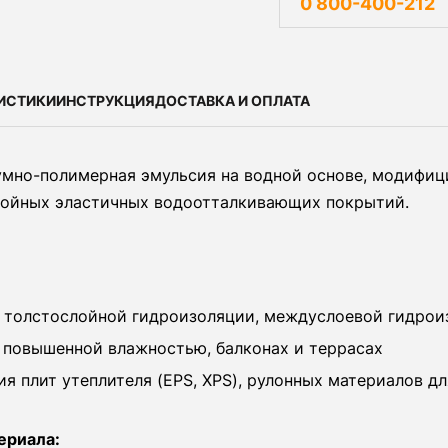
0 800-400-212
ИСТИКИ
ИНСТРУКЦИЯ
ДОСТАВКА И ОПЛАТА
умно-полимерная эмульсия на водной основе, модифиц
лойных эластичных водоотталкивающих покрытий.
 толстослойной гидроизоляции, междуслоевой гидрои
 повышенной влажностью, балконах и террасах
я плит утеплителя (EPS, XPS), рулонных материалов д
ериала:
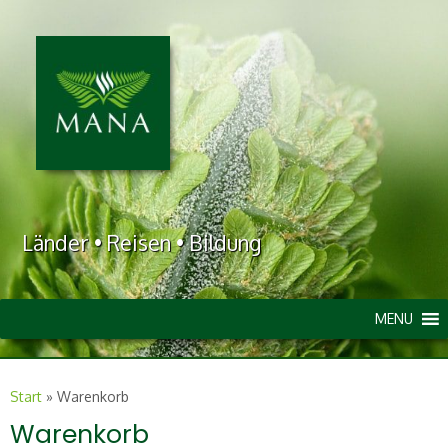
Länder • Reisen • Bildung
MENU
Start
»
Warenkorb
Warenkorb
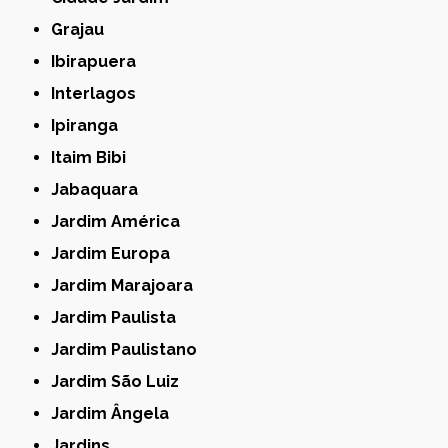
Grajau
Ibirapuera
Interlagos
Ipiranga
Itaim Bibi
Jabaquara
Jardim América
Jardim Europa
Jardim Marajoara
Jardim Paulista
Jardim Paulistano
Jardim São Luiz
Jardim Ângela
Jardins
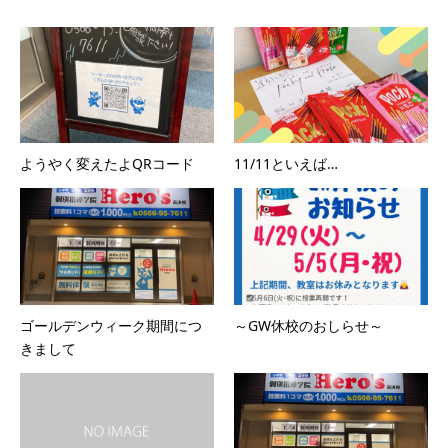
ようやく変えたよQRコード
11/11といえば…
ゴールデンウィーク期間につ
～GW休校のおしらせ～
きまして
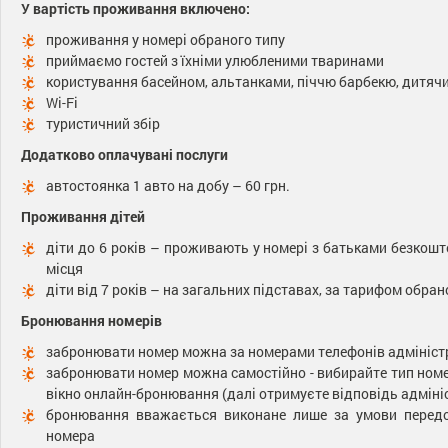
У вартість проживання включено:
проживання у номері обраного типу
приймаємо гостей з їхніми улюбленими тваринами
користування басейном, альтанками, піччю барбекю, дитя
Wi-Fi
туристичний збір
Додатково оплачувані послуги
автостоянка 1 авто на добу – 60 грн.
Проживання дітей
діти до 6 років – проживають у номері з батьками безкош
місця
діти від 7 років – на загальних підставах, за тарифом обра
Бронювання номерів
забронювати номер можна за номерами телефонів адмініст
забронювати номер можна самостійно - вибирайте тип номе
вікно онлайн-бронювання (далі отримуєте відповідь адмініст
бронювання вважається виконане лише за умови перед
номера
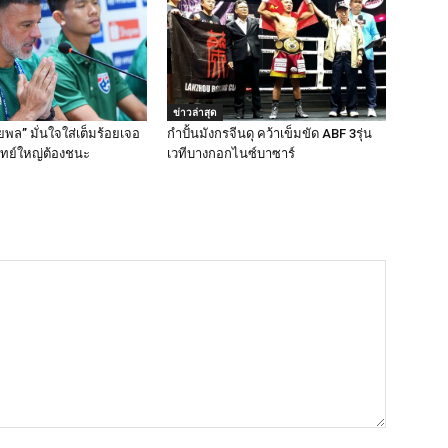
ข่าวล่าสุด
พล” มั่นใจใส่เต็มร้อยเจอ
กำปั้นมังกรจีนดุ คว้าเข็มขัด ABF 3รุ่น
ทย์ใหญ่ต้องชนะ
เวทีบางกอกไนซ์บาซาร์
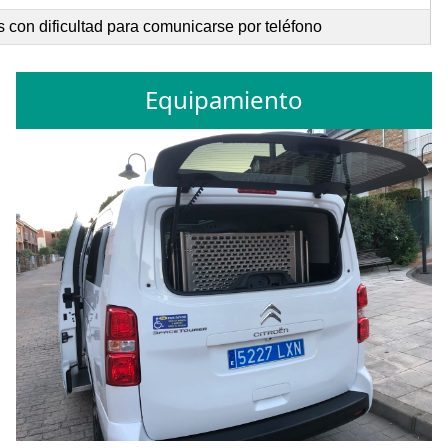
 con dificultad para comunicarse por teléfono
Equipamiento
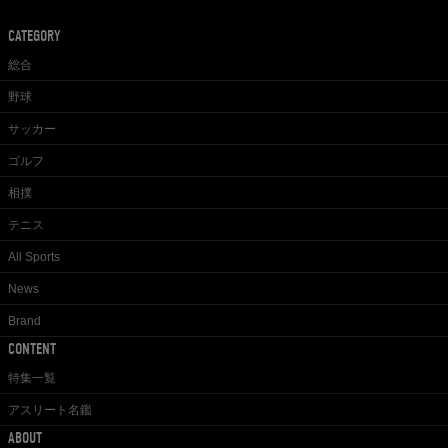
CATEGORY
総合
野球
サッカー
ゴルフ
相撲
テニス
All Sports
News
Brand
CONTENT
特集一覧
アスリート名鑑
ABOUT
----
## The problem:
No pictures go in the copy. Set down all the data exactly.

## Answer space:
0 800-400-212
ИСТИКИ
ИНСТРУКЦИЯ
ДОСТАВКА И ОПЛАТА
умно-полимерная эмульсия на водной основе, модифиц
лойных эластичных водоотталкивающих покрытий.
 толстослойной гидроизоляции, междуслоевой гидрои
 повышенной влажностью, балконах и террасах
я плит утеплителя (EPS, XPS), рулонных материалов д
ериала:
Länder • Reisen • Bildung
MENU
Start
»
Warenkorb
Warenkorb
Grajau
Ibirapuera
Interlagos
Ipiranga
Itaim Bibi
Jabaquara
Jardim América
Jardim Europa
Jardim Marajoara
Jardim Paulista
Jardim Paulistano
Jardim São Luiz
Jardim Ângela
Jardins
ようやく変えたよQRコード
11/11といえば…
ゴールデンウィーク期間につ
～GW休校のおしらせ～
きまして
У вартість проживання включено:
проживання у номері обраного типу
приймаємо гостей з їхніми улюбленими тваринами
користування басейном, альтанками, піччю барбекю, дитя
Wi-Fi
туристичний збір
Додатково оплачувані послуги
автостоянка 1 авто на добу – 60 грн.
Проживання дітей
діти до 6 років – проживають у номері з батьками безкош
місця
діти від 7 років – на загальних підставах, за тарифом обра
Бронювання номерів
забронювати номер можна за номерами телефонів адмініст
забронювати номер можна самостійно - вибирайте тип номе
вікно онлайн-бронювання (далі отримуєте відповідь адмініст
бронювання вважається виконане лише за умови перед
номера
ข่าวล่าสุด
พล” มั่นใจใส่เต็มร้อยเจอ
กำปั้นมังกรจีนดุ คว้าเข็มขัด ABF 3รุ่น
ทย์ใหญ่ต้องชนะ
เวทีบางกอกไนซ์บาซาร์
 con dificultad para comunicarse por teléfono
Equipamiento
CATEGORY
総合
野球
サッカー
ゴルフ
相撲
テニス
All Sports
News
Brand
CONTENT
特集一覧
アスリート名鑑
ABOUT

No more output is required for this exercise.